Harmon Payne sat across the desk from Tony Falco. The doctor was gaunt, probably a runner, and middle-aged. His hair was gray and thinning, and he wore wire-rimmed glasses. He looked smart. Harmon wasn't in China to kill Dr. Falco, just to bribe him or threaten him into revealing a name. Which, in his experience, seldom worked. Killing was a much more effective tool. But he was just a hired hand, so he had to keep his employer happy. Those corporate suits were so conservative.
"What can I do for you, Mr. Payne?" Falco said.
"It's what I can do for you, Doctor."
"And what's that?"
"Money."
The doctor smiled. "Two Americans in two days offering me money. Just a coincidence, Mr. Payne?"
"What did you tell Mr. Smith?"
"Not that it's any of your business, but nothing. I don't help the pharmaceuticals."
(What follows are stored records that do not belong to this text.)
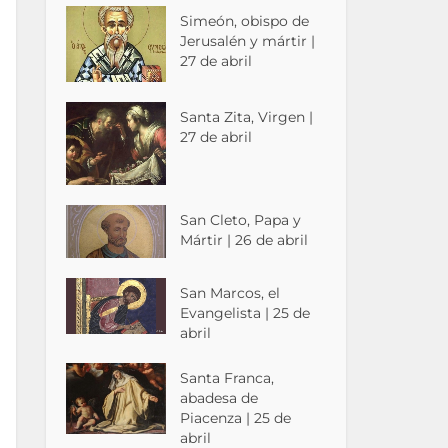
Simeón, obispo de
Jerusalén y mártir |
27 de abril
Santa Zita, Virgen |
27 de abril
San Cleto, Papa y
Mártir | 26 de abril
San Marcos, el
Evangelista | 25 de
abril
Santa Franca,
abadesa de
Piacenza | 25 de
abril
"Smith was working for the drug companies?"
"I assumed he was."
"Which one?"
"He didn't say."
"What did he want?"
"Again, Mr. Payne, that's none of your business."
"Patient X?"
"Mr. Payne, I told Mr. Smith nothing and I'm telling you nothing."
"You don't want money?"
"Not your money."
"I have other methods."
Dr. Falco clicked a button on the intercom. "Ling Su, please call security." He turned back to Harmon. "Mr. Payne, security will be here in under two minutes. You can leave now or be arrested and spend the rest of your life in a Chinese prison. They do things differently here."
Harmon stood.
"We'll meet again, Dr. Falco, when you come home."
NINE
Cactus chandeliers, metal tables and chairs, a neon Budweiser sign, and Mexican movie posters constituted the decor of Güero's back room. Andy Prescott scanned the crowd. The room was noisy with conversation and the clinking of beer bottles and silverware against white porcelain plates piled high with enchiladas and tacos, flautas and fajitas, refried beans and Spanish rice. All of SoCo had packed into the back room that evening: homeowners and the homeless, renters and roommates, shop owners and tattoo artists, students and professors, male and female, straight and gay, white, brown, black, and Asian; and their tattoos. A room full of wackos and weirdos—at least that's what the people north of the river would call them.